Work request ::
Reproduce precisely the lines of the material below from the line containing "Identify the click" up to and including its last line. Pictures must not be copied.

Exercise materials ::
______
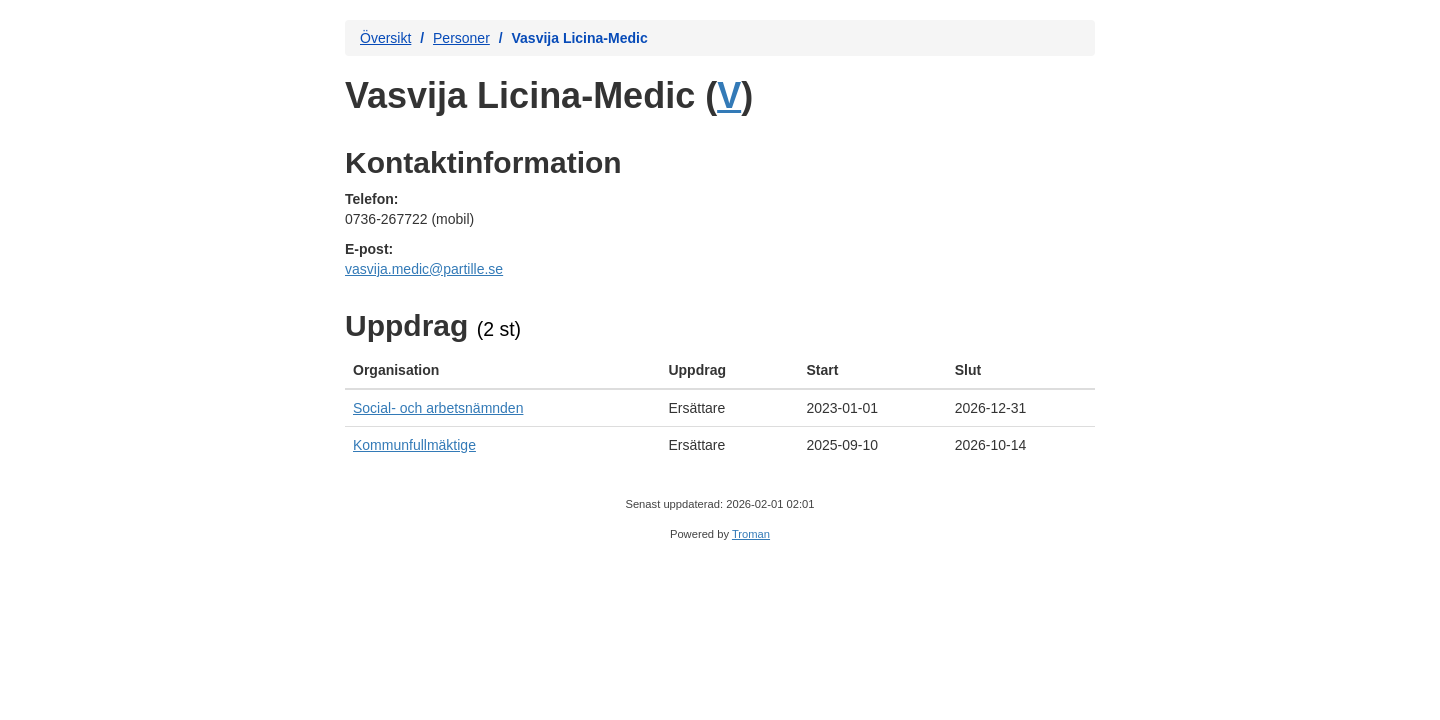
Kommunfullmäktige (414, 445)
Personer (461, 38)
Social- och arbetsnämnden (438, 408)
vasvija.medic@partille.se (424, 269)
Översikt (385, 38)
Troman (751, 534)
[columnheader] (502, 370)
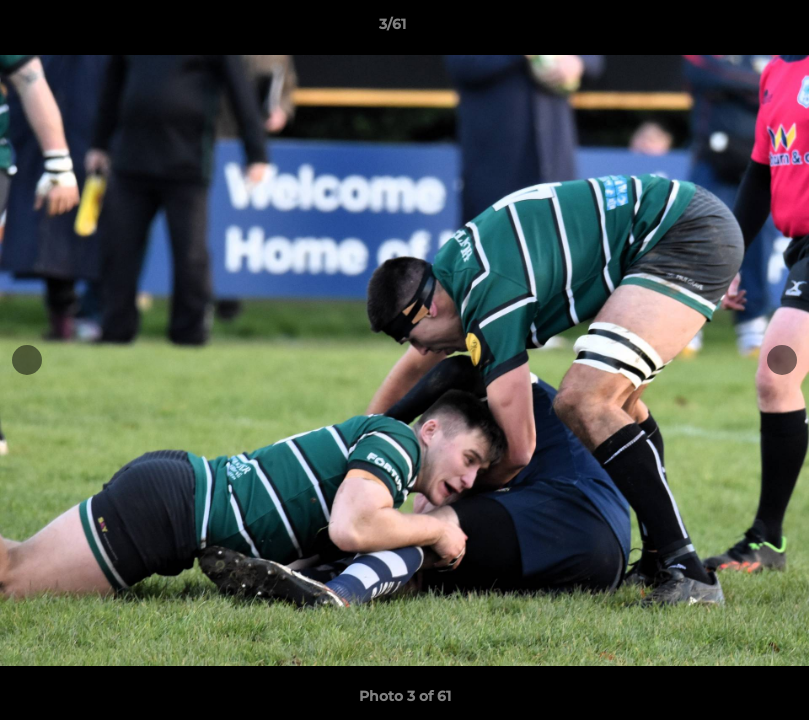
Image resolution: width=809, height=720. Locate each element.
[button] (725, 29)
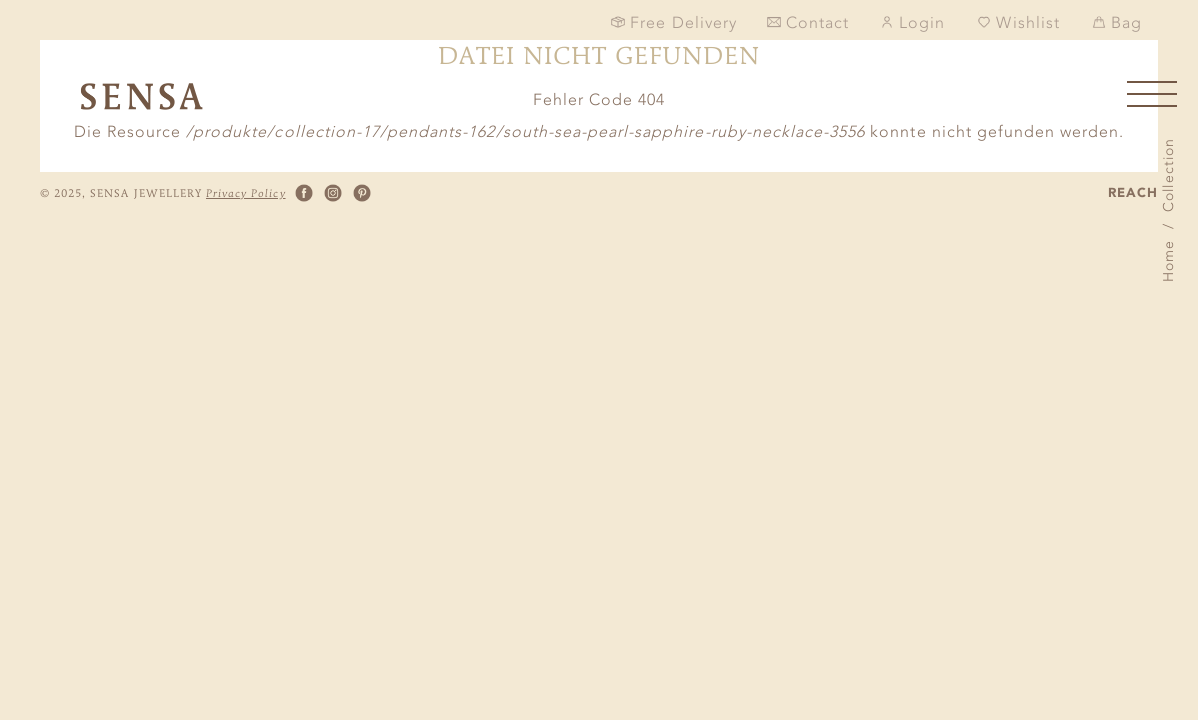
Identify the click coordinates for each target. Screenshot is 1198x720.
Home (1168, 261)
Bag (1117, 22)
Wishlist (1018, 22)
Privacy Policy (246, 193)
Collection (1168, 174)
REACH (1133, 193)
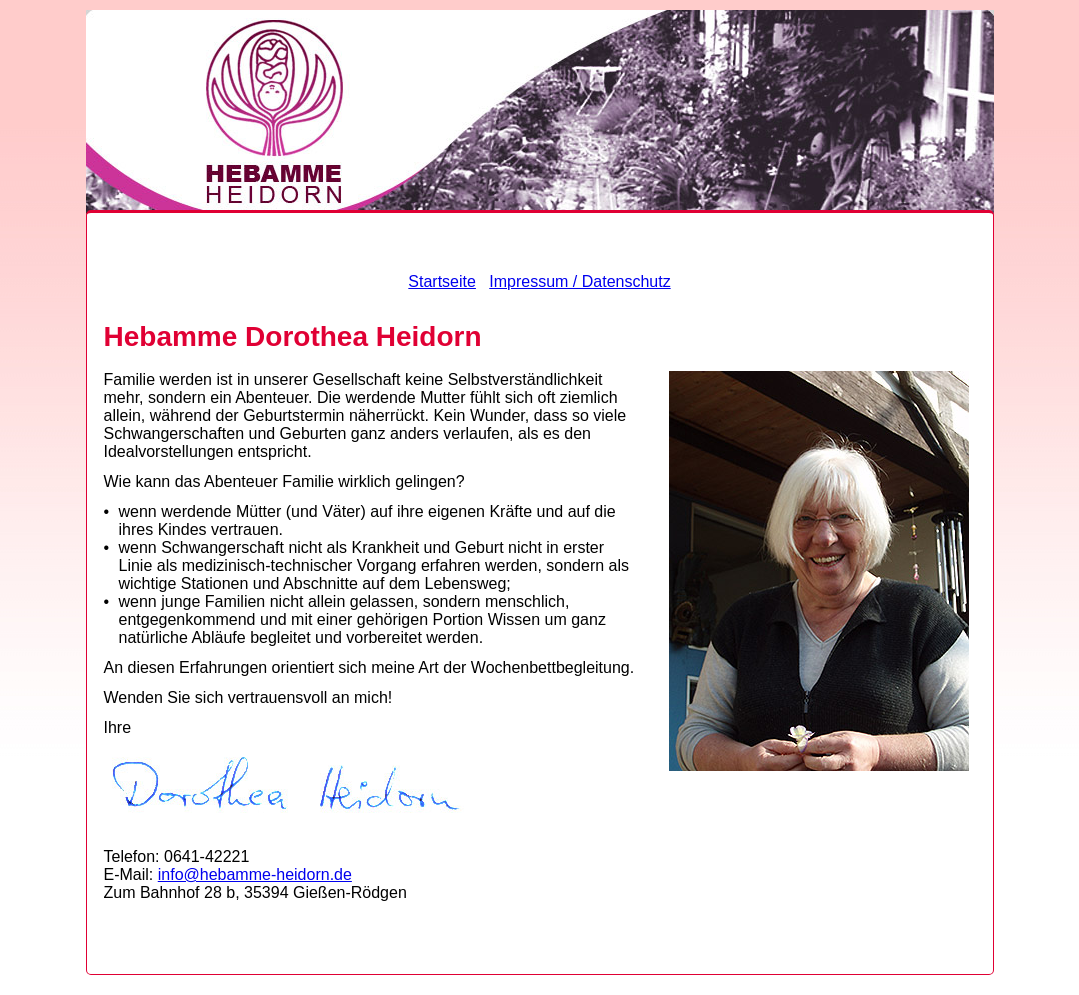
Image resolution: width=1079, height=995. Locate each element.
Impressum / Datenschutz (579, 281)
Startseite (442, 281)
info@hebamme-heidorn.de (255, 874)
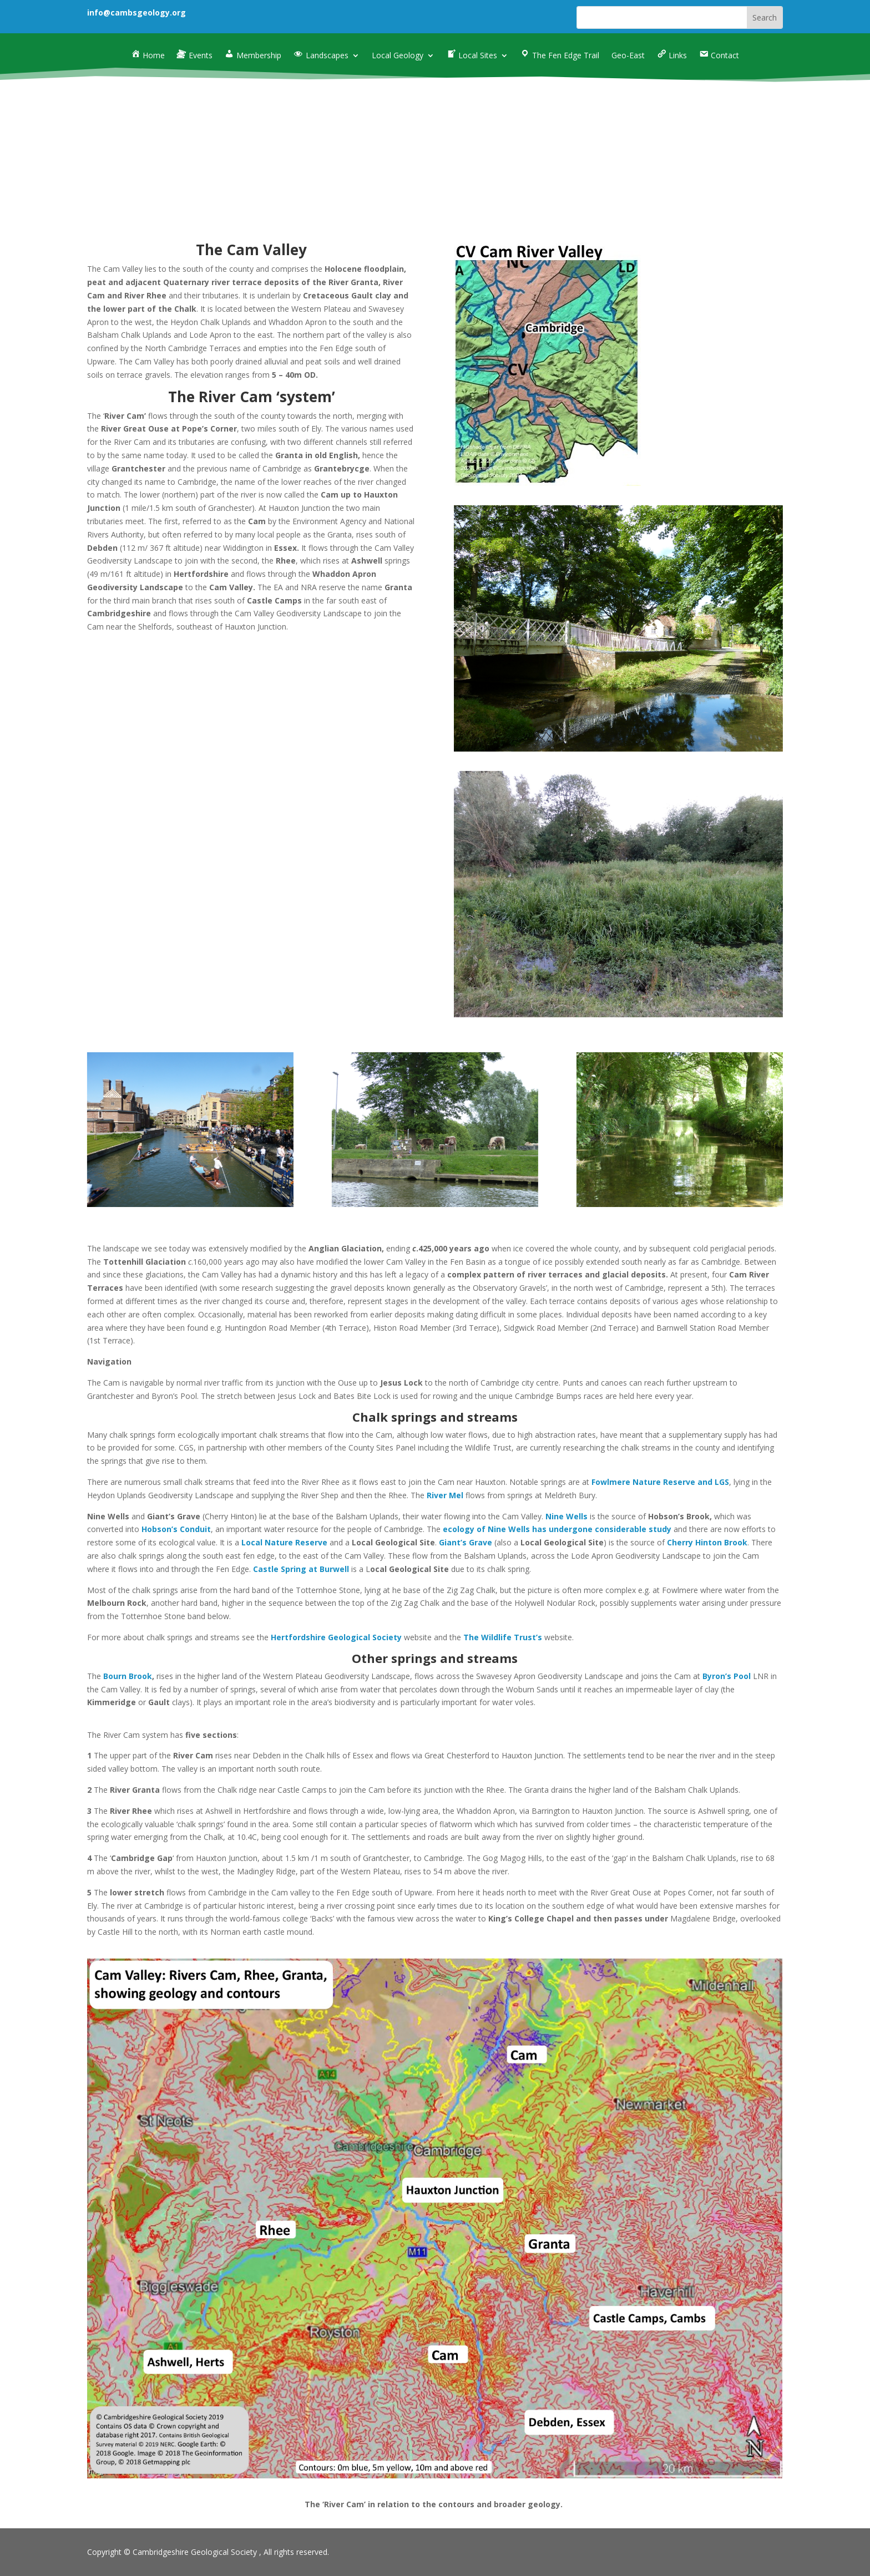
______
Answer box ::
Identify the click coordinates for each target. Screenshot is 1198x720.
Home (1168, 261)
Bag (1117, 22)
Wishlist (1018, 22)
Privacy Policy (246, 193)
Collection (1168, 174)
REACH (1133, 193)
Image resolution: width=1079, height=995. Locate each element.
Impressum / Datenschutz (579, 281)
Startseite (442, 281)
info@hebamme-heidorn.de (255, 874)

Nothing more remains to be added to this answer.